JR福知山線脱線事故で、犠牲になった上田昌毅さん(大阪電通大短大・1年)と篠原拓也さん(大阪電通大・1年)の追悼植樹式が、2人が通っていた大阪電通大で2月26日に行われた。【2月26日 UNN】

(写真=クロマメモチに土をかぶせる友人ら)
元場俊雄学長の挨拶から始まり、2人の両親からの申し出により今回の追悼植樹式を行うことになり、大学がすぐに同意したという経緯を話した。「それぞれの学問を身に付けるために通っていた学生たちが痛ましい事故に遭い、中断を余儀なくされることは大変悔しい」と出席した家族に向かい言葉を述べた。

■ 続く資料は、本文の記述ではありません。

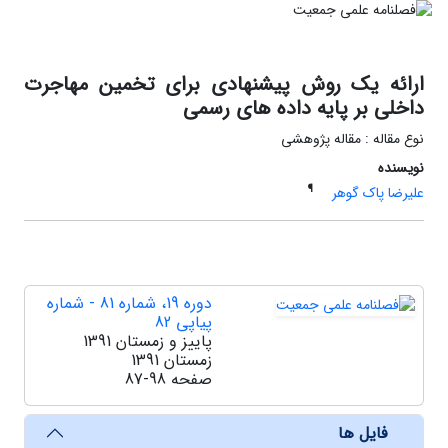
ارائه یک روش پیشنهادی برای تخمین مهاجرت
داخلی بر پایه داده های رسمی
نوع مقاله : مقاله پژوهشی
نویسنده
¶
علیرضا پاک گوهر
دوره 19، شماره 81 - شماره
پیاپی 82
پاییز و زمستان 1391
زمستان 1391
صفحه
87-98
فایل ها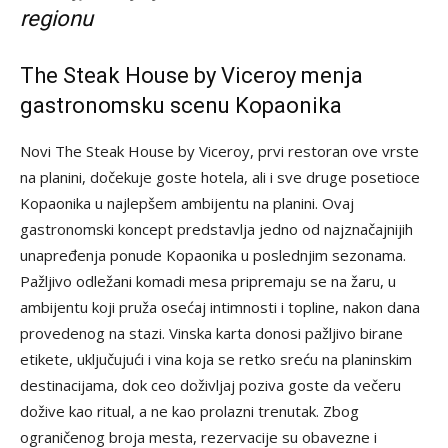
regionu
The Steak House by Viceroy menja
gastronomsku scenu Kopaonika
Novi The Steak House by Viceroy, prvi restoran ove vrste
na planini, dočekuje goste hotela, ali i sve druge posetioce
Kopaonika u najlepšem ambijentu na planini. Ovaj
gastronomski koncept predstavlja jedno od najznačajnijih
unapređenja ponude Kopaonika u poslednjim sezonama.
Pažljivo odležani komadi mesa pripremaju se na žaru, u
ambijentu koji pruža osećaj intimnosti i topline, nakon dana
provedenog na stazi. Vinska karta donosi pažljivo birane
etikete, uključujući i vina koja se retko sreću na planinskim
destinacijama, dok ceo doživljaj poziva goste da večeru
dožive kao ritual, a ne kao prolazni trenutak. Zbog
ograničenog broja mesta, rezervacije su obavezne i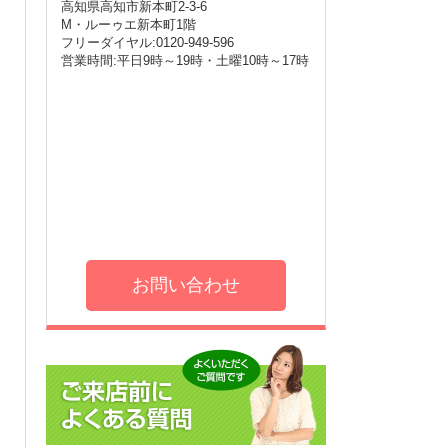
高知県高知市新本町2-3-6
M・ルーゥエ新本町1階
フリーダイヤル:0120-949-596
営業時間:平日9時～19時・土曜10時～17時
お問い合わせ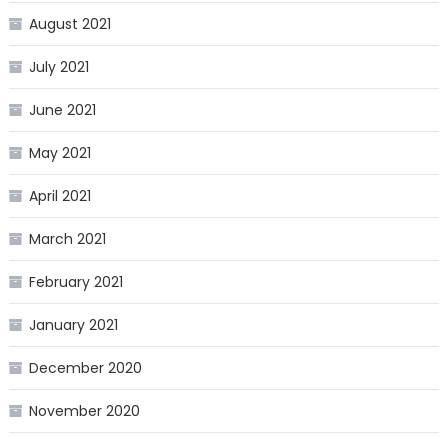
August 2021
July 2021
June 2021
May 2021
April 2021
March 2021
February 2021
January 2021
December 2020
November 2020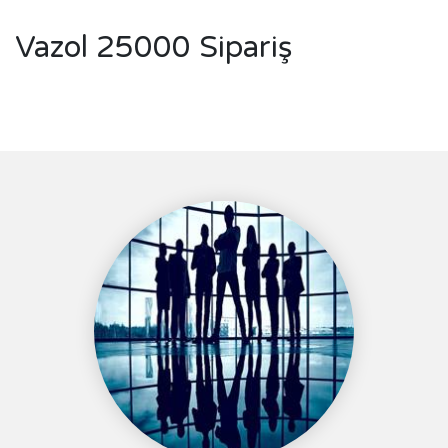
Vazol 25000 Sipariş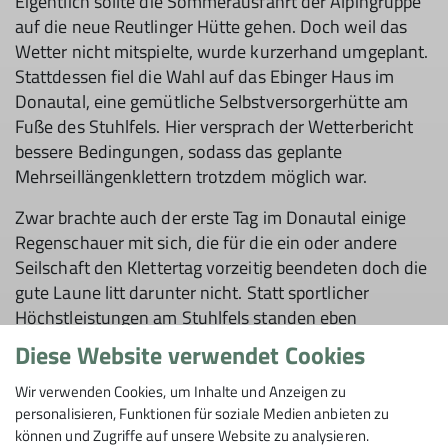
Eigentlich sollte die Sommerausfahrt der Alpingruppe
auf die neue Reutlinger Hütte gehen. Doch weil das
Wetter nicht mitspielte, wurde kurzerhand umgeplant.
Stattdessen fiel die Wahl auf das Ebinger Haus im
Donautal, eine gemütliche Selbstversorgerhütte am
Fuße des Stuhlfels. Hier versprach der Wetterbericht
bessere Bedingungen, sodass das geplante
Mehrseillängenklettern trotzdem möglich war.
Zwar brachte auch der erste Tag im Donautal einige
Regenschauer mit sich, die für die ein oder andere
Seilschaft den Klettertag vorzeitig beendeten doch die
gute Laune litt darunter nicht. Statt sportlicher
Höchstleistungen am Stuhlfels standen eben
kulinarische Höchstleistungen in der Hütte auf dem
Diese Website verwendet Cookies
Programm – eine riesige Portion köstlicher
Käsespätzle.
Wir verwenden Cookies, um Inhalte und Anzeigen zu
personalisieren, Funktionen für soziale Medien anbieten zu
Und offenbar hatten alle brav ihre Teller leer gegessen
können und Zugriffe auf unsere Website zu analysieren.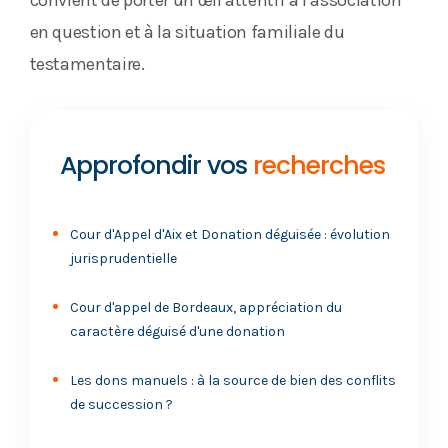
convient de porter un œil attentif à l’association
en question et à la situation familiale du
testamentaire.
Approfondir vos
recherches
Cour d'Appel d'Aix et Donation déguisée : évolution
jurisprudentielle
Cour d'appel de Bordeaux, appréciation du
caractère déguisé d'une donation
Les dons manuels : à la source de bien des conflits
de succession ?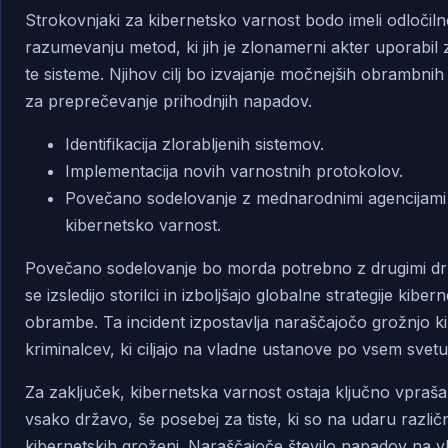
Strokovnjaki za kibernetsko varnost bodo imeli odločiln
razumevanju metod, ki jih je zlonamerni akter uporabil 
te sisteme. Njihov cilj bo izvajanje močnejših obrambni
za preprečevanje prihodnjih napadov.
Identifikacija zlorabljenih sistemov.
Implementacija novih varnostnih protokolov.
Povečano sodelovanje z mednarodnimi agencijami
kibernetsko varnost.
Povečano sodelovanje bo morda potrebno z drugimi dr
se izsledijo storilci in izboljšajo globalne strategije kiber
obrambe. Ta incident izpostavlja naraščajočo grožnjo k
kriminalcev, ki ciljajo na vladne ustanove po vsem svetu
Za zaključek, kibernetska varnost ostaja ključno vpraša
vsako državo, še posebej za tiste, ki so na udaru različ
kibernetskih groženj. Naraščajoče število napadov na v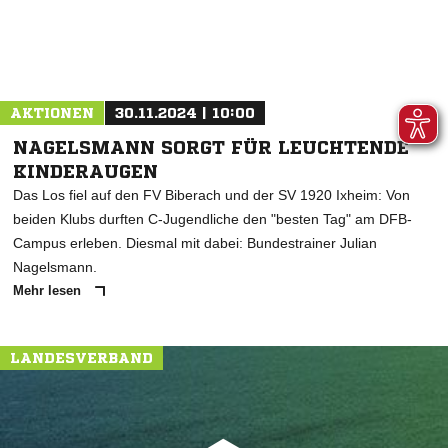
AKTIONEN
30.11.2024 | 10:00
NAGELSMANN SORGT FÜR LEUCHTENDE
KINDERAUGEN
Das Los fiel auf den FV Biberach und der SV 1920 Ixheim: Von
beiden Klubs durften C-Jugendliche den "besten Tag" am DFB-
Campus erleben. Diesmal mit dabei: Bundestrainer Julian
Nagelsmann.
Mehr lesen
LANDESVERBAND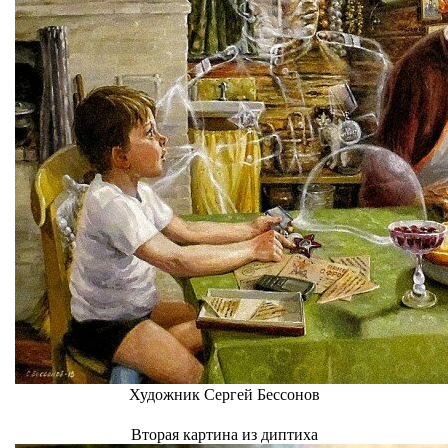
Художник Сергей Бессонов
Вторая картина из диптиха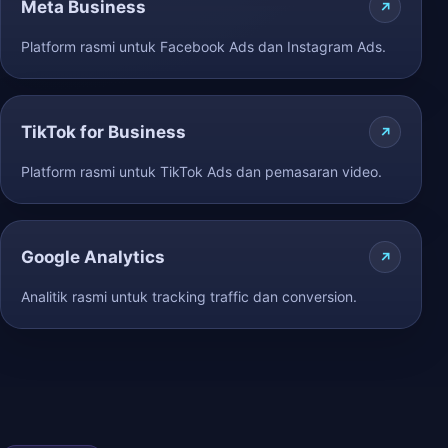
Meta Business
Platform rasmi untuk Facebook Ads dan Instagram Ads.
TikTok for Business
Platform rasmi untuk TikTok Ads dan pemasaran video.
Google Analytics
Analitik rasmi untuk tracking traffic dan conversion.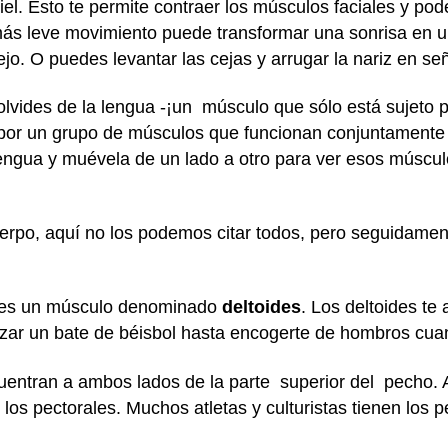
iel. Esto te permite contraer los músculos faciales y p
 más leve movimiento puede transformar una sonrisa en 
ejo. O puedes levantar las cejas y arrugar la nariz en se
 olvides de la lengua -¡un músculo que sólo está sujeto 
a por un grupo de músculos que funcionan conjuntamente
engua y muévela de un lado a otro para ver esos múscul
cuerpo, aquí no los podemos citar todos, pero seguidam
enes un músculo denominado
deltoides
. Los deltoides t
ilizar un bate de béisbol hasta encogerte de hombros cu
entran a ambos lados de la parte superior del pecho. 
n los pectorales. Muchos atletas y culturistas tienen los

場所を中庭噴水に移し、植樹を行った。植樹した木は、クロマメモチの木で毎年小さな実をつける。側に大学が建てた石碑には、技術者の印の一人一人のよりどころになるようにという願いを込めて、「いのちの火」と刻まれた。追悼植樹式に出席した人たちは、家族が木に土をかぶせた後に名前を呼ばれ列を作り、土をかぶせた。植樹を終えた後に、全員が木に向かい黙とうした。
追悼植樹式後、上田昌毅さんの父、弘志さんは植樹した木を見上げながら「思ったよりスマートな木だ。静かな優しい木ですね」と述べた後、「大地に根を張り、子供の代わりにゆっくりと長く育って欲しい。焦らずゆっくり将来に向けて安全なものを開発して欲しい」と、クロマメモチの木に対する思いや子供と同じ大学に通う学生達に向けて話しつつ涙を見せた。
上田さん、篠原さんの家族は、午後からJR福知山線脱線事故の現場を訪れ、大学に植樹したことを報告に訪れた。